Last week I visited a freelance photographer in order to have some portrait pictures made. As always, when meeting small entrepreneurs, I asked about their craftsmanship and their life as entrepreneur. It’s majorly these two competencies together that determine the entrepreneur’s income and happiness. During a very warm conversation many well-know themes came up. I’ll highlight one of them, the so-called pet project.
More and more we’re living in a network economy where everybody moves from client to client. This freedom has many advantages, though many disadvantages as well. One of these disadvantages is that clients tend to make stereotypes; i.e. creative entrepreneurs are asked to perform the same well-known task over and again.

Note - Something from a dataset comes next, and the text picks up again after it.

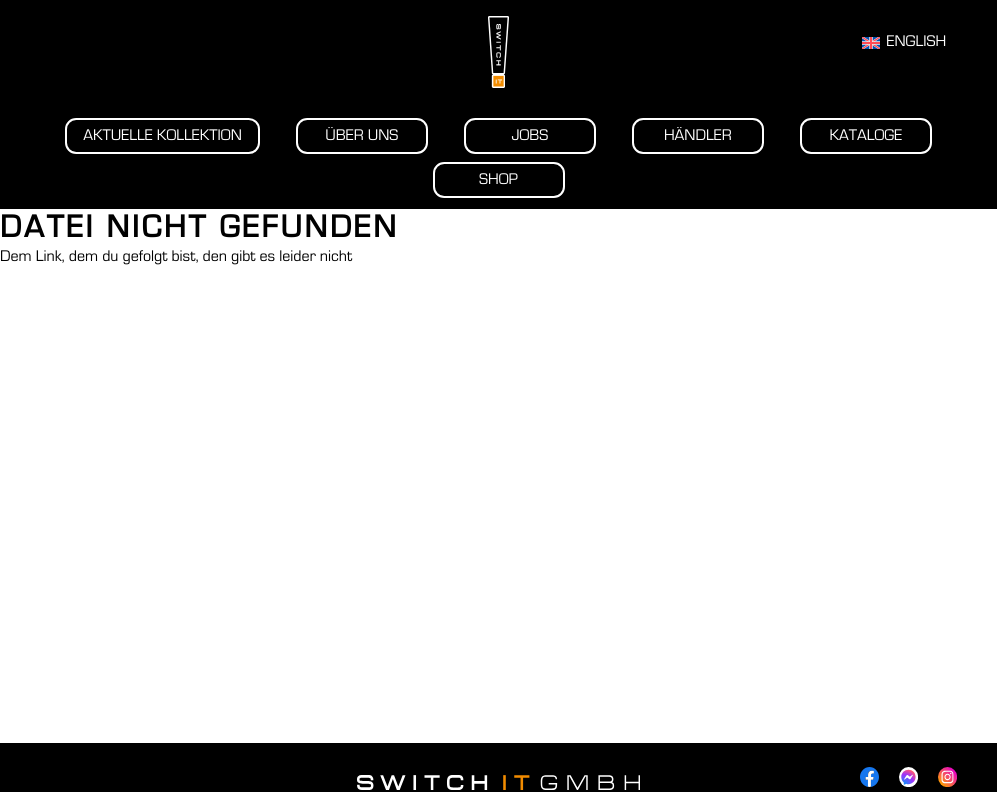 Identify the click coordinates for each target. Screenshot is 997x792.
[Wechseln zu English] (904, 43)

In order to keep renewing, many entrepreneurs do have one or more pet projects. These are the projects that give much energy and in which creative passion flows abundantly, but are expected to lead to marginal profit, if any. Creative entrepreneurs do maintain a healthy balance of well-earning commercial projects to sustain themselves. This isn’t saying that these commercial projects are without any passion. Yet, commercial projects do not require sufficient renewal, whereas pet projects may open new doors. In the end, the number of pet projects can’t be to high, for some money has to be earned in order to make a livelihood.
Creative entrepreneurs of all industries do have pet projects. Many actors are maintaining about three to four large roles in mainstream movies during a year, providing them with sufficient income. Besides that they are looking for one or two other roles. However low the earnings may be, there are other reasons to engage in such projects, e.g., playing a challenging role or working with a famous director. We see an increasing number of cross-overs to advertisements too. Creative entrepreneurs are earning money making adds and commercials, while free work for expositions is made on the side. These activities shouldn’t be regarded separately as they influence one another.
Well, let’s return to the freelance photographer. This particular photographer had intensively followed a young chaplain for about eight months in the secularization prone province of Brabant. He turned it in a poignant portrait and a national newspaper has already shown interest in publishing the pictures. The series also strengthens his portfolio, making him more attractive to clients. One thing bothered me though; the revenue. This photographer receives a few hundred euros for a series on which he worked intensively for over eight months; not even sufficient to cover the costs involved. That is a bitter pill. Therefore, I want to advise creative entrepreneurs to creatively think about ways of profiting from a pet project on a regular basis; both before starting and while working on it. The main question being: Which potential parties could be interested in such a project? In this case maybe Dutch Catholic broadcaster KRO. Or could there be possibly be a range of products based on this series; like a book about faith and the life of young priests? To pick a few things at random. Of course, I do understand that especially pet projects should be fun projects in the first place, and also that you don’t want to be bothered with profits all the time, but it would be a shame to put so much of what you love to do into something that isn’t renumerated.